Saved entries:
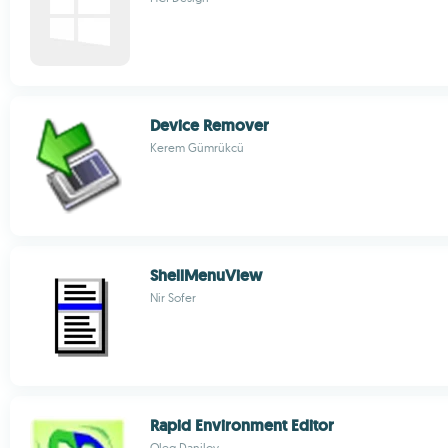
Device Remover
Kerem Gümrükcü
ShellMenuView
Nir Sofer
Rapid Environment Editor
Oleg Danilov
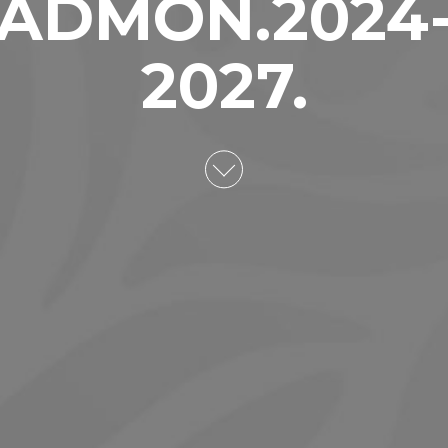
ADMON.2024
2027.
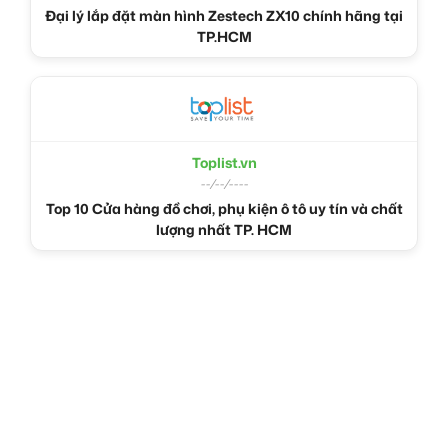
Đại lý lắp đặt màn hình Zestech ZX10 chính hãng tại
TP.HCM
Toplist.vn
--/--/----
Top 10 Cửa hàng đồ chơi, phụ kiện ô tô uy tín và chất
lượng nhất TP. HCM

- Task prompt -
Every line above should be printed again word for word, without its pictures.

- Output of the exercise -
Device Remover
Kerem Gümrükcü
ShellMenuView
Nir Sofer
Rapid Environment Editor
Oleg Danilov
ADMON.2024
2027.
Đại lý lắp đặt màn hình Zestech ZX10 chính hãng tại
TP.HCM
Toplist.vn
--/--/----
Top 10 Cửa hàng đồ chơi, phụ kiện ô tô uy tín và chất
lượng nhất TP. HCM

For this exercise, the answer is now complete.